[Opening Exercise materials section]
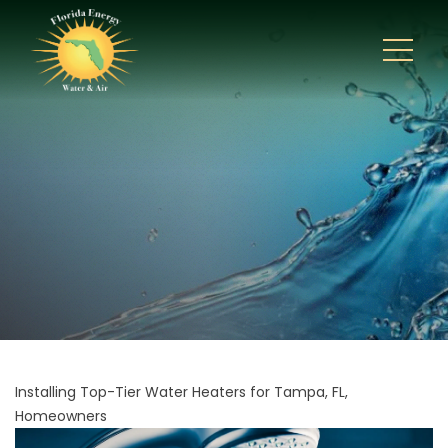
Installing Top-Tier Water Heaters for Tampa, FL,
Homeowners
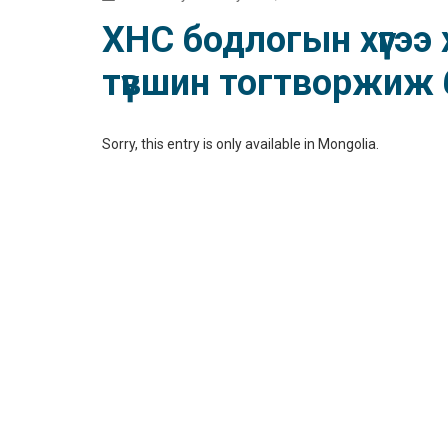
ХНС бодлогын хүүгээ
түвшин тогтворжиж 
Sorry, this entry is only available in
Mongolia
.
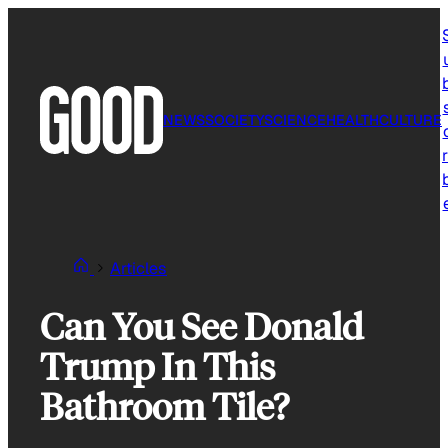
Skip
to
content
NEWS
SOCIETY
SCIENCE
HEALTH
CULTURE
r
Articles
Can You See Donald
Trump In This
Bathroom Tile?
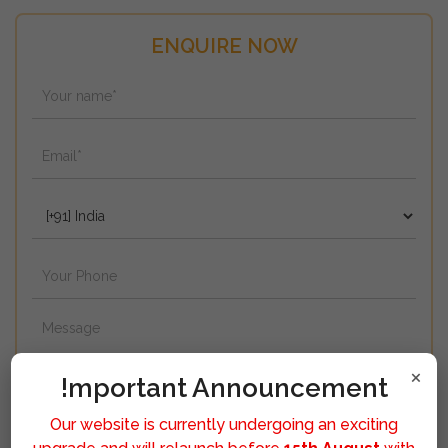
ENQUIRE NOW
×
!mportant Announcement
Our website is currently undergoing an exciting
[Closing Exercise materials section]
[Opening Exercise materials section]
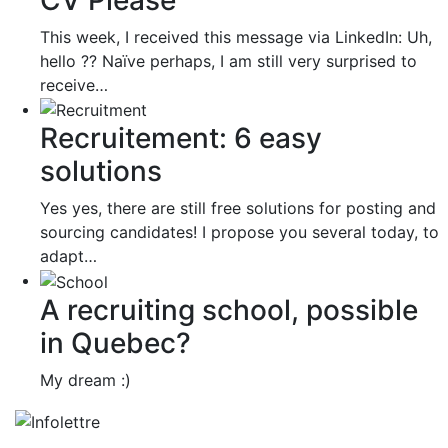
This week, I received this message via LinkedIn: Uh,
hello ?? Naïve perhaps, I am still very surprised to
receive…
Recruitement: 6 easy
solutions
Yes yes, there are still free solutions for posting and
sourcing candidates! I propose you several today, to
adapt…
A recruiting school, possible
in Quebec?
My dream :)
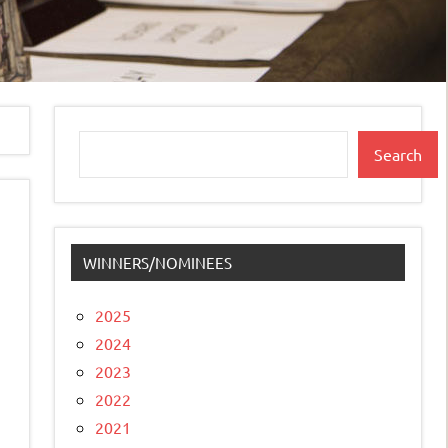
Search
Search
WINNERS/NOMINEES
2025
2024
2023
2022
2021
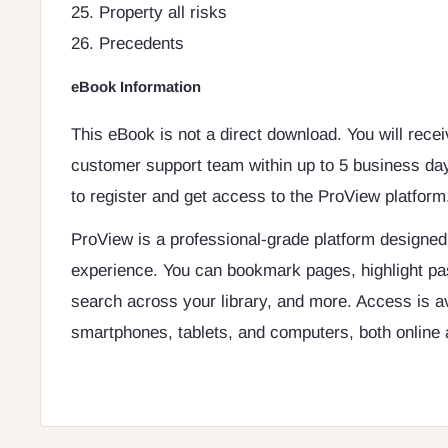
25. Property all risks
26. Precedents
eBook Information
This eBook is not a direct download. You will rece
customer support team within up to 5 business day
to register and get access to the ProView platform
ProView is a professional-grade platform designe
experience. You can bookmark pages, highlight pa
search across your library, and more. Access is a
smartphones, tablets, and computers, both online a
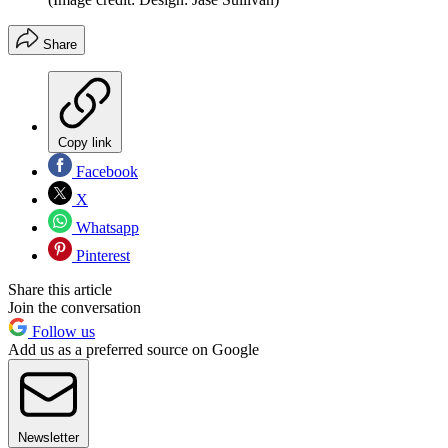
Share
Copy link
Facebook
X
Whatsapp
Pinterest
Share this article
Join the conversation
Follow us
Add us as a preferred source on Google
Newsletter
[Closing Exercise materials section]
[Opening Exercise materials section]
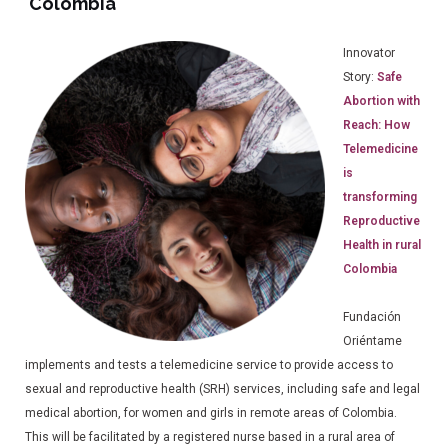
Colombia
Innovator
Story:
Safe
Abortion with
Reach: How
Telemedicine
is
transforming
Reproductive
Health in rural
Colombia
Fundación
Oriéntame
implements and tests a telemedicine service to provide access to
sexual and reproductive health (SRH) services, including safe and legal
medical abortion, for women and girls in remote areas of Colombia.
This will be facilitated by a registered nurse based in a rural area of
[Closing Exercise materials section]
--- What to work on ---
From the entries, copy out each line containing the word "ProView".

--- Task result ---
to register and get access to the ProView platform
ProView is a professional-grade platform designe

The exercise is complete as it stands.